Most of them I'm sorry to say are dead now, but those who are still alive are still my friends. 7m38s RW: You started with mathematics, didn't you? And then moved to philosophy? 7m42s BR: [That is serious.] I did three years of mathematics and one year of philosophy at Cambridge. I had done only mathematics before going to Cambridge.

7m54s RW: What caused your interest in philosophy? 8m00s BR: Well, two things, two very different things caused my interest in philosophy. On the one hand, I wanted to understand the principles of mathematics. I observed that all the proofs of mathematical propositions that were taught me were obviously fallacious.

They didn't really prove what they said they'd do. And I wanted to know whether there is any truth in the world that is known. And I thought if there is any, it is probably in mathematics.
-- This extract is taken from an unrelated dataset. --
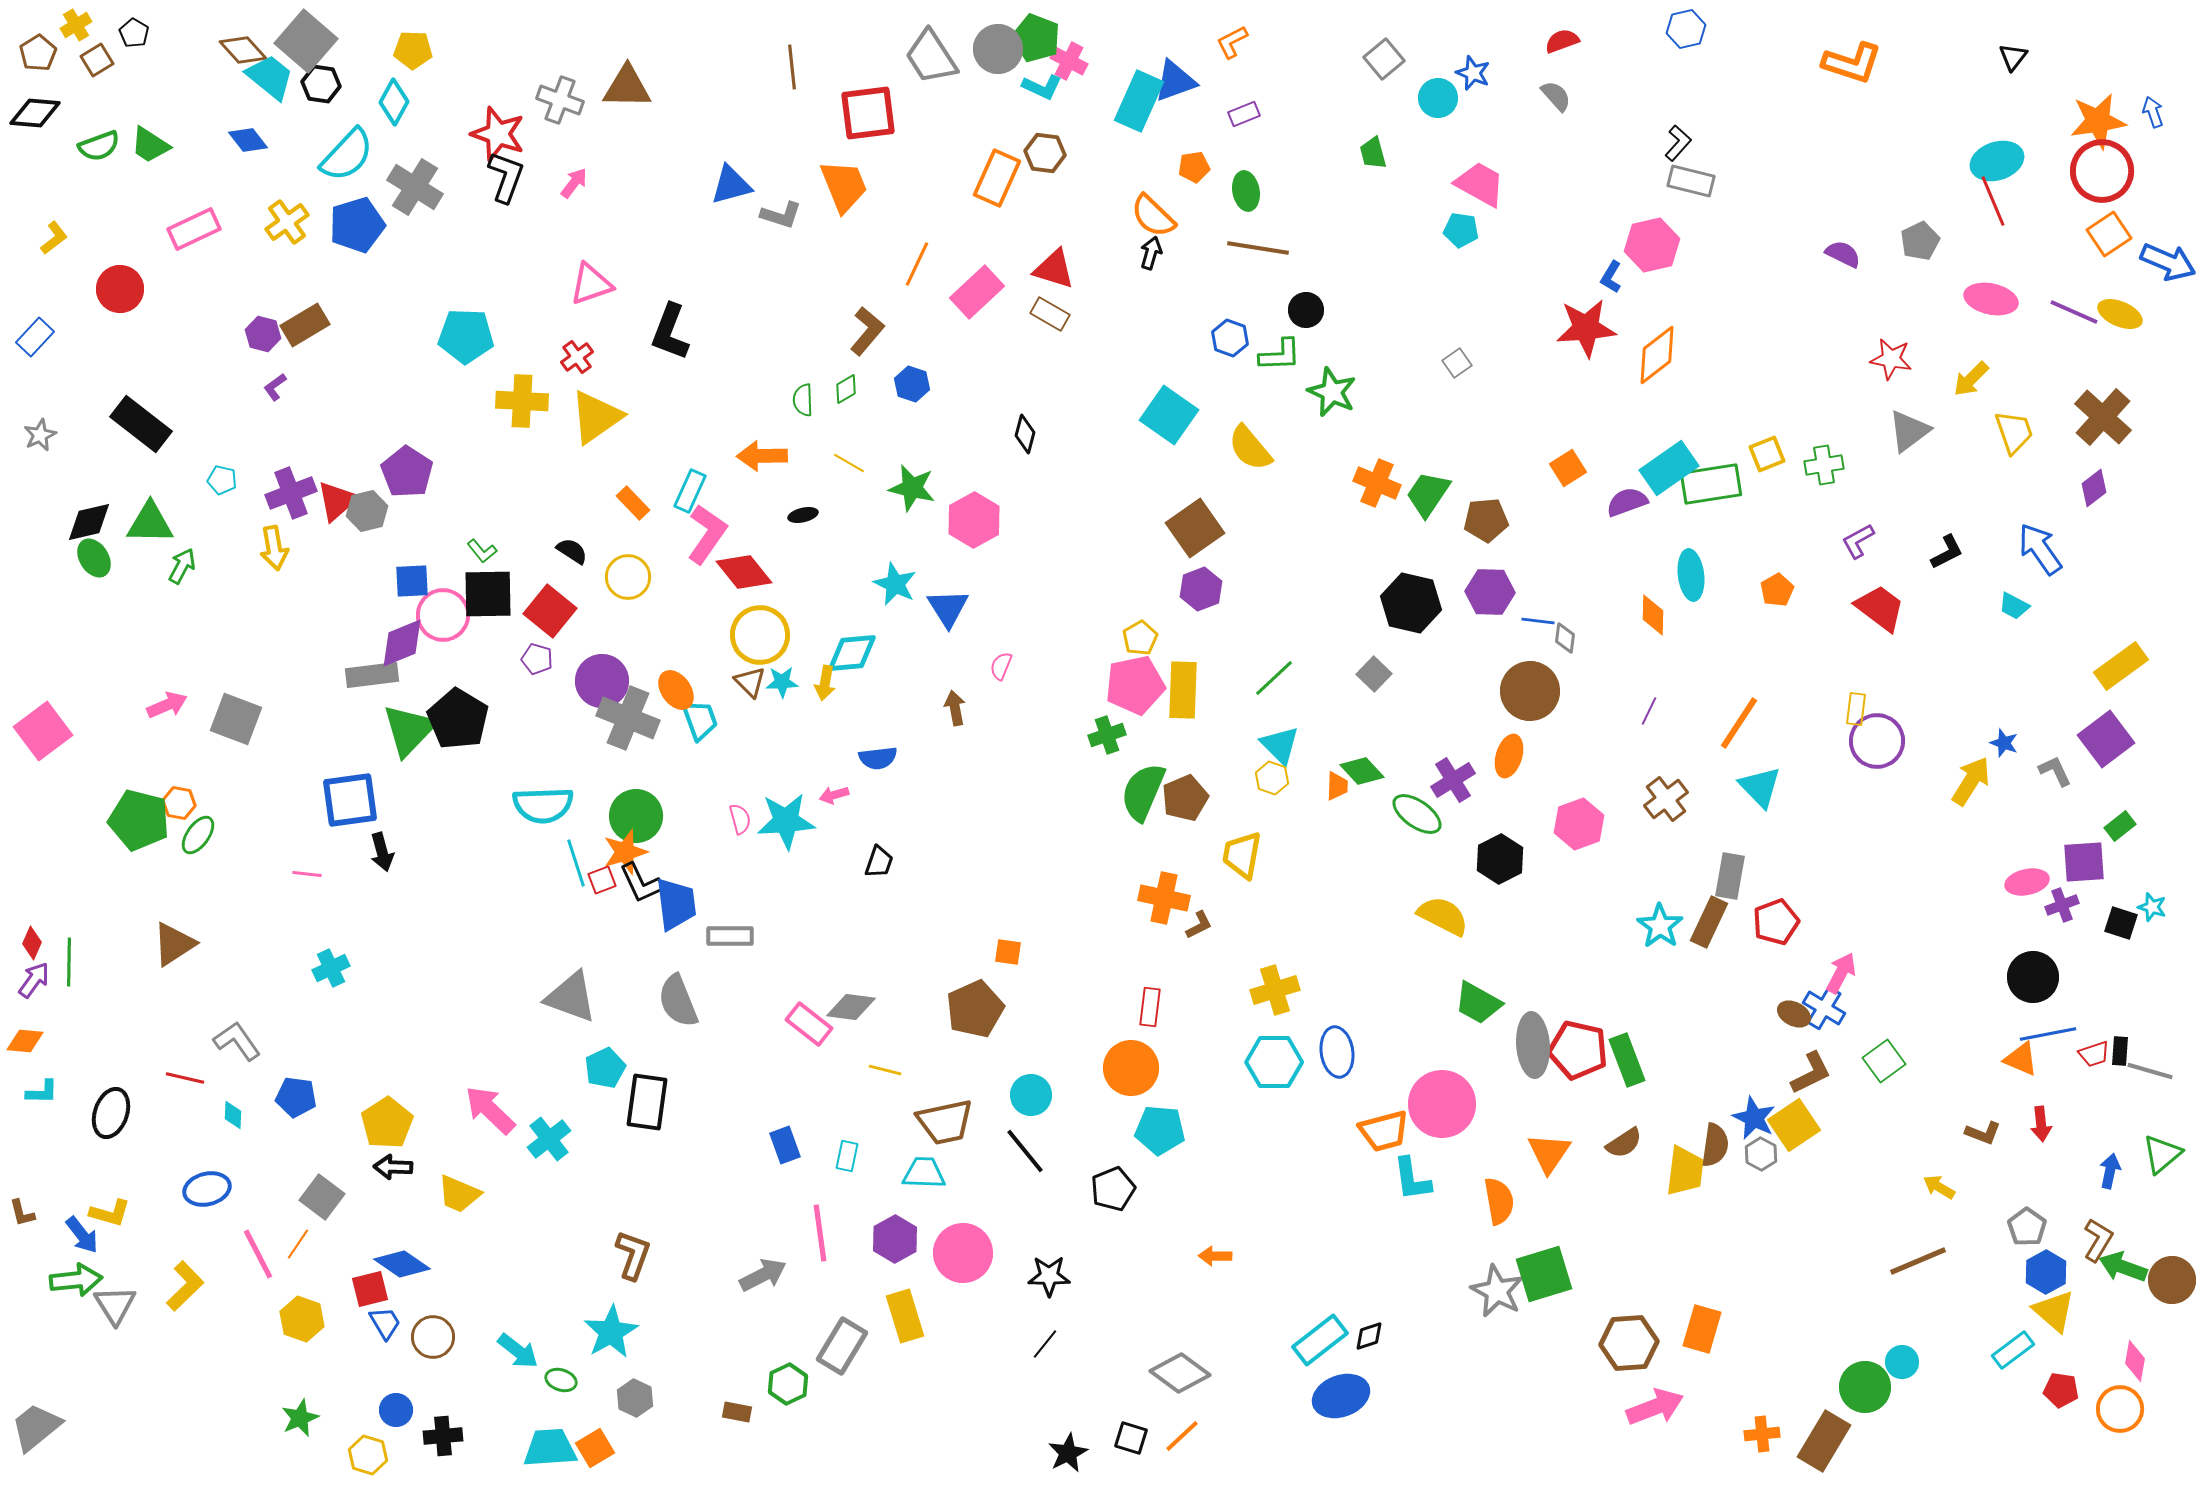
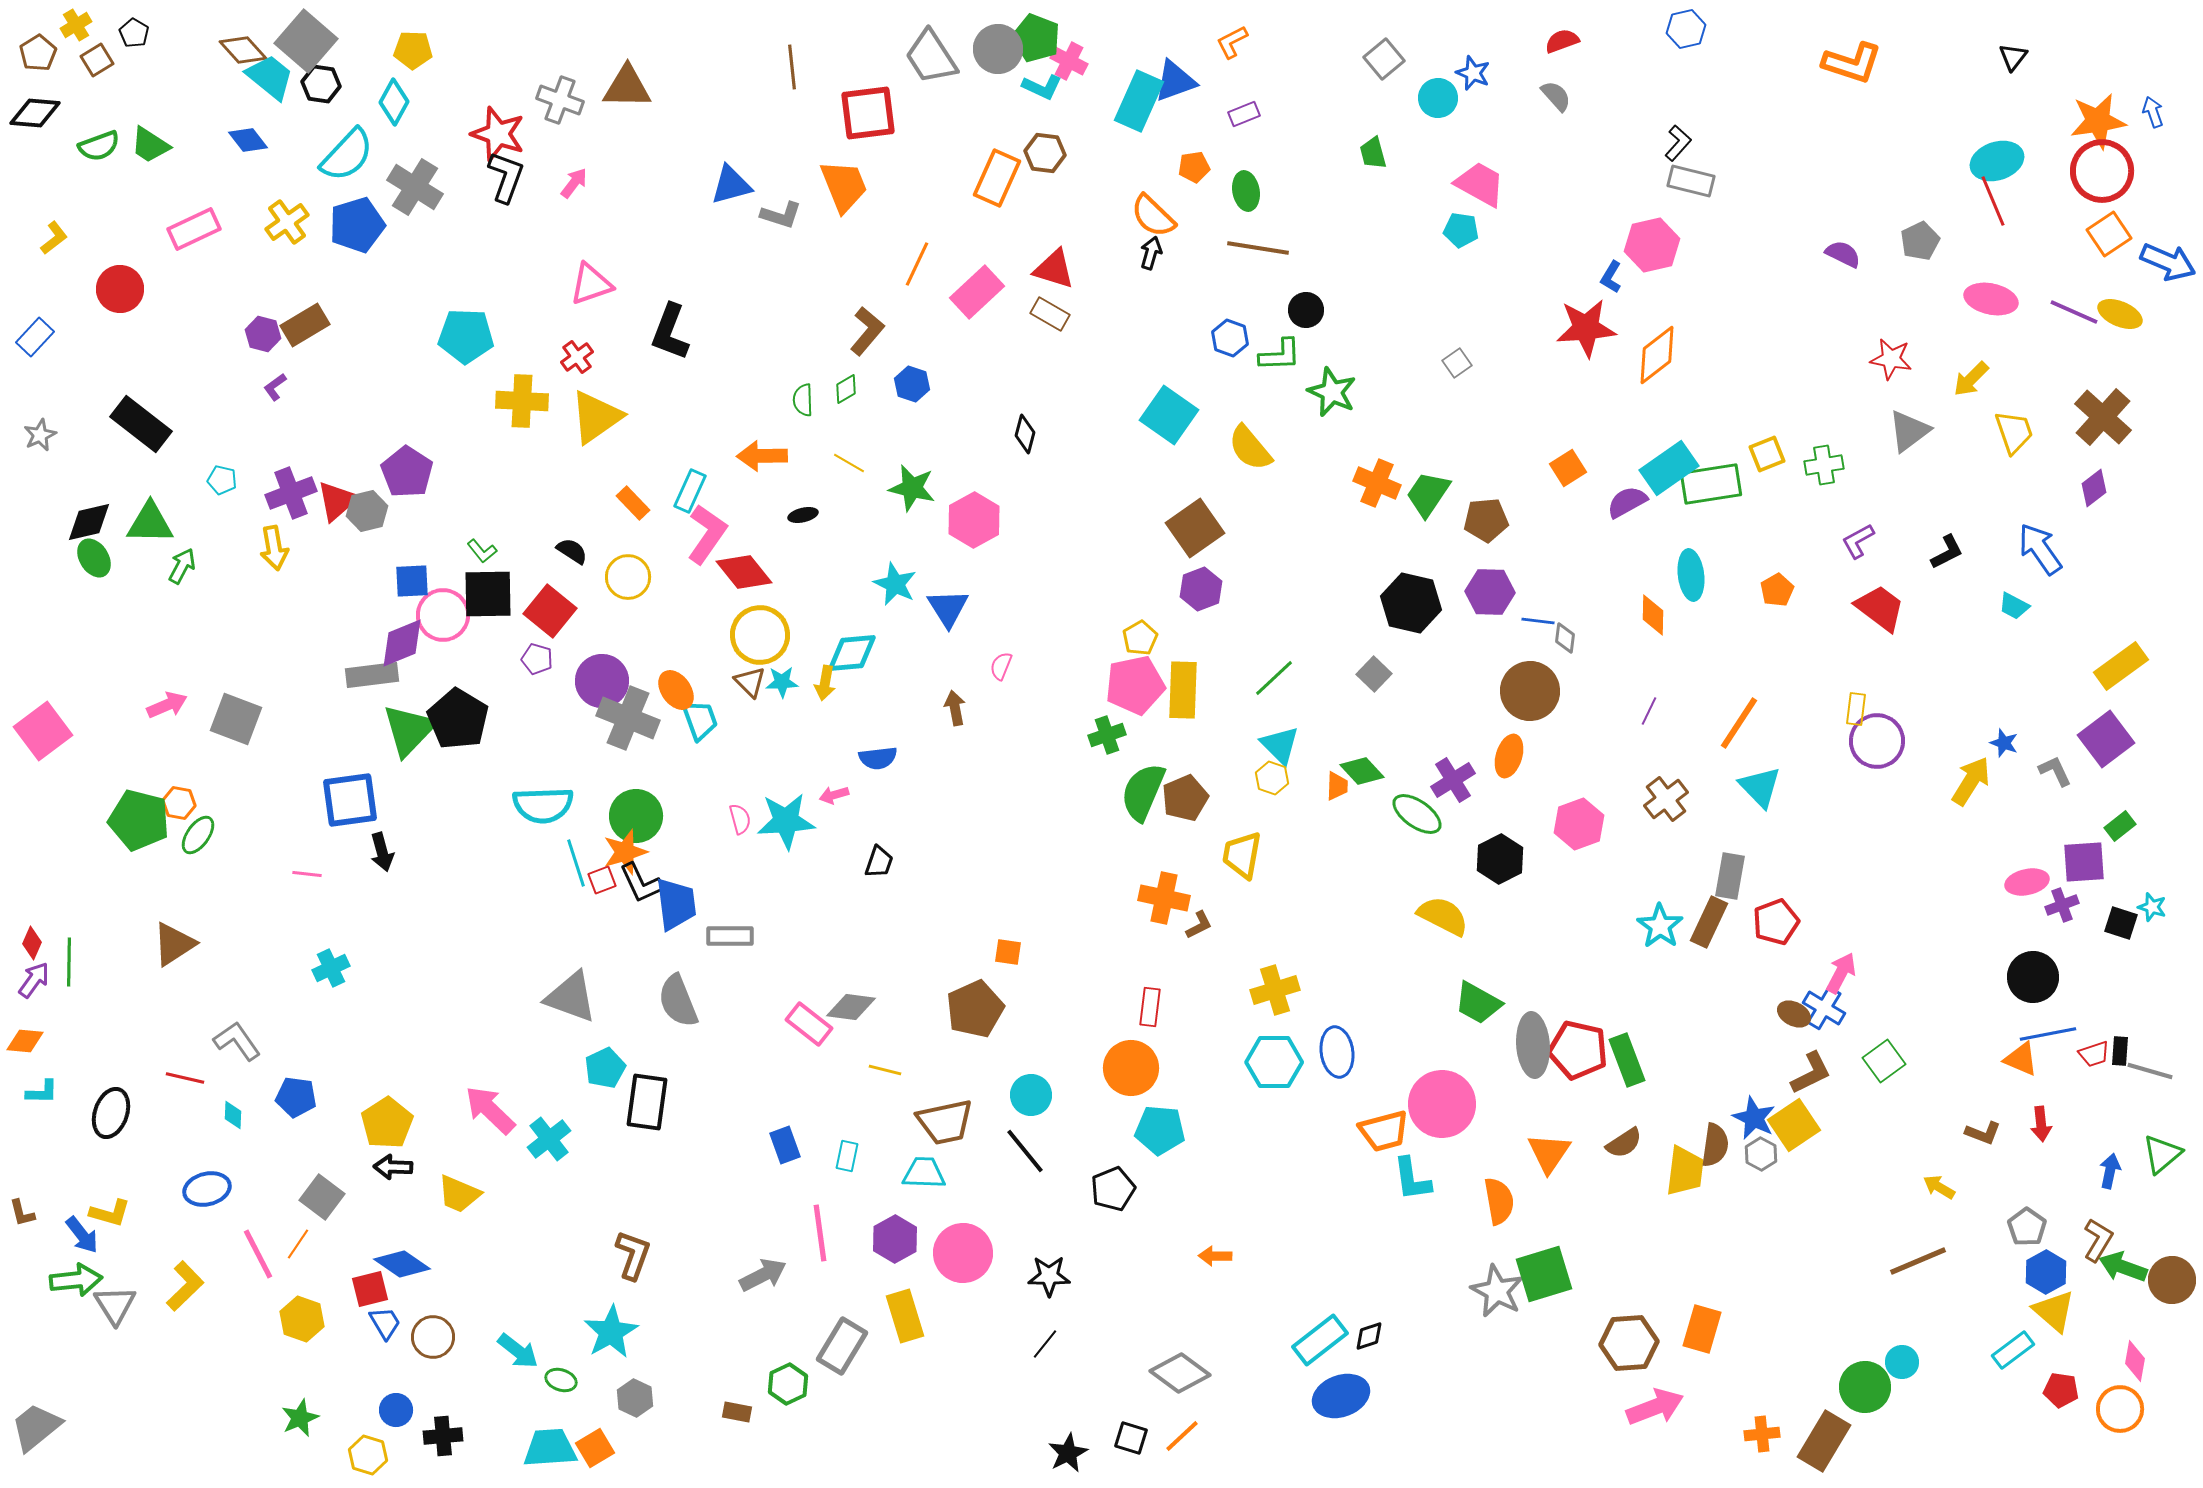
purple semicircle at (1627, 502): rotated 9 degrees counterclockwise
But it's not in mathematics as I was taught it, so I tried to find out some truth there. The other thing that made me interested in philosophy was the hope that I might find some basis for religious belief. 8m50s RW: And did you find it?

8m52s BR: No, in the mathematical part of my hopes I was fairly satisfied, but in the other part no, not at all.

For a time I found a certain satisfaction in the Platonic eternal world of ideas1 , which has a sort of religious flavor and gave me a certain satisfaction. But then I came to the conclusion that that was nonsense and I was left without any satisfaction of it as to my desires, and remained so.

So as far as that goes philosophy proved worse [..] to me, but not on the side of technical basis of mathematics. 9m35s RW: Wasn't it about here that you entered into what you called a life of disagreement? 9m40s BR: Yes, I disagreed first with my people, both about mathematics and about philosophy. They cared only about virtue.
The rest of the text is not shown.